Mediterranean Migrants: Cruelty In Libya Forces People To Choose Dangerous Crossings, Amnesty Says
Excessive “cruelty” and abuse faced by migrants in Libya have forced many of them to traverse the dangerous Mediterranean crossings in their quest to reach a safe haven in Europe, Amnesty International said in a report on Monday. The latest revelations by the organization come amid reports of fresh migrant deaths as smugglers take advantage of the calm weather to send ships full of migrants across the sea.
Migrants, who travel to the West seeking a better life, are from poor nations like Eritrea, Mali and Nigeria. They travel through Africa to reach Libya where they are forced to cross the Mediterranean in dangerously overcrowded boats. People fleeing the conflict in Syria and other parts of the Middle East have also added to the number of migrants in Libya attempting to reach Europe.
“The ghastly conditions for migrants, coupled with spiraling lawlessness and armed conflicts raging within the country, make clear just how dangerous life in Libya is today,” Philip Luther, the director for Middle East and North Africa at Amnesty International, told Agence France-Presse (AFP).
The situation in Libya has deteriorated since the fall of Moammar Gadhafi’s dictatorship in 2011, with the country sliding further into an all-out civil war amid two governments vying for power. Meanwhile, the so-called “people smugglers” have been feeding off the turmoil, and have accelerated their trade. They force migrants to board shaky boats that often capsize and lose power in the middle of the perilous journey of more than 300 miles.
“With no legal avenues to escape and seek safety they are forced to place their lives in the hands of smugglers who callously extort, abuse and attack them,” Luther said, urging the European Union to deploy more rescue vessels in the Mediterranean Sea while simultaneously cracking down on smugglers, AFP reported.
The Amnesty International report, which is titled “Libya is full of cruelty,” provides details about abuse, sexual violence, exploitation or religious prosecution that migrants are facing in the country.
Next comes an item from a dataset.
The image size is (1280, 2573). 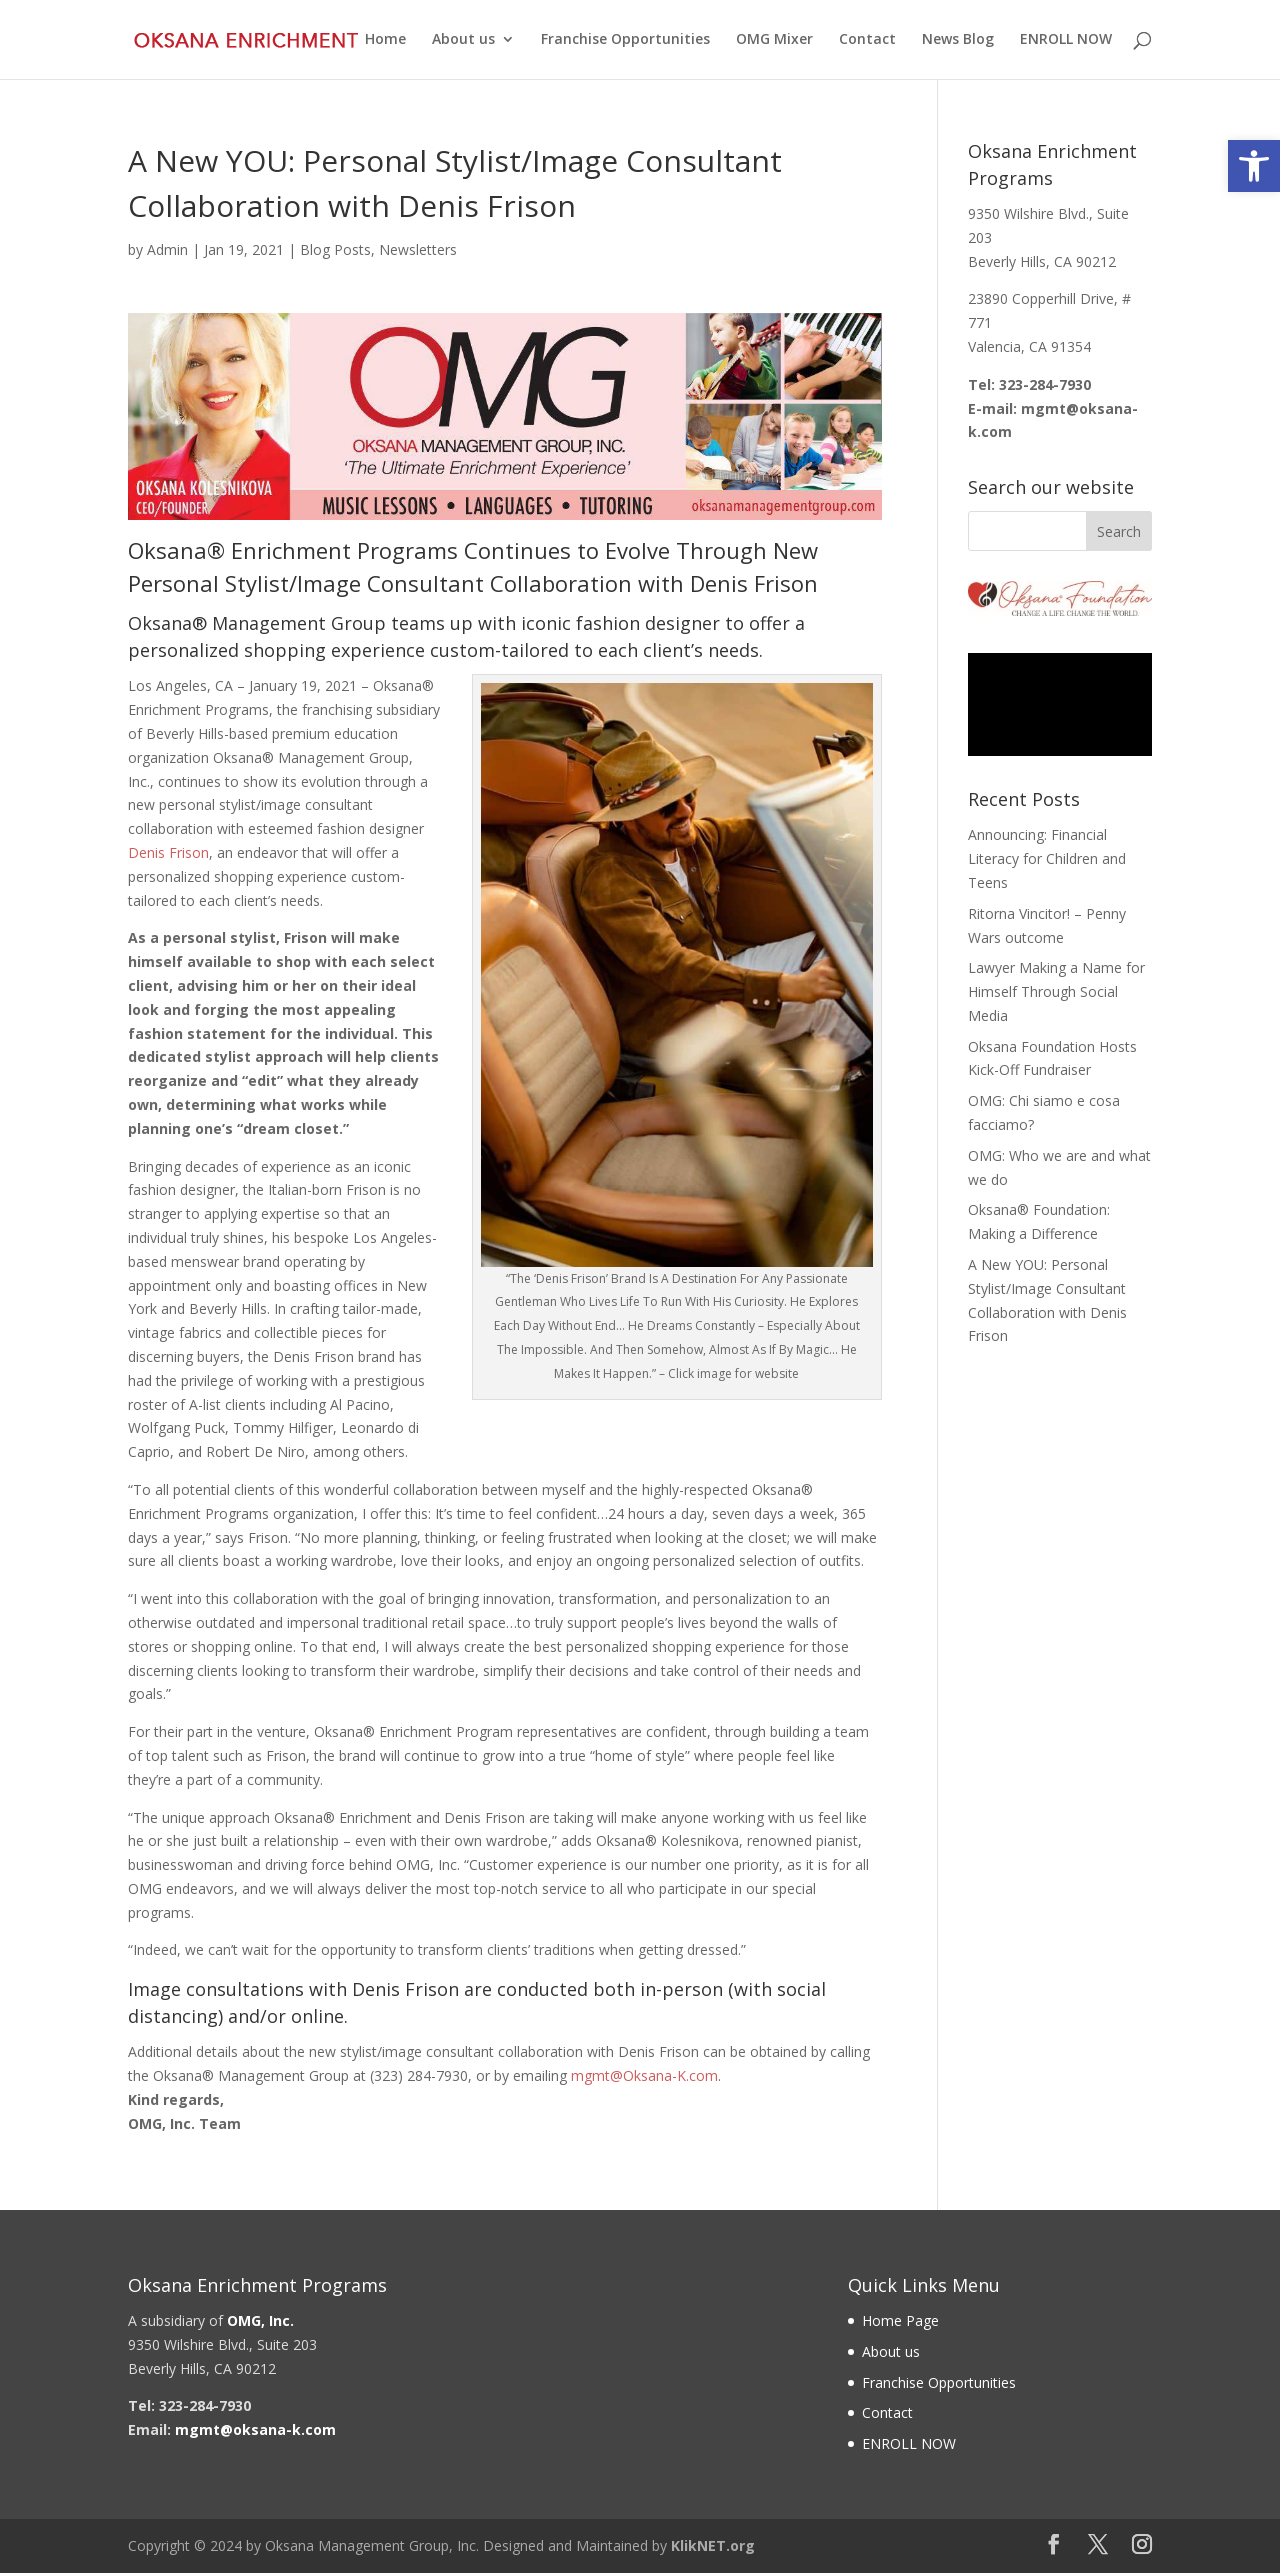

The report also cited many victims, who shared their brutal experience at the hands of smugglers, who were said to have treated migrants like “animals.”
The report, which also criticized Libya’s policy of confining illegal migrants in detention centers with terrible conditions, followed another migrant tragedy in the Mediterranean last week in which nearly 40 migrants were believed to have died.
In a separate incident, the Italian Coast Guard and other commercial vessels recently rescued more than 5,800 migrants off the Libyan coast. In 2014, more than 170,000 people illegally crossed the Mediterranean and more than 3,200 people died in the attempt. Ten times more people have reportedly died since January this year compared to the same period last year.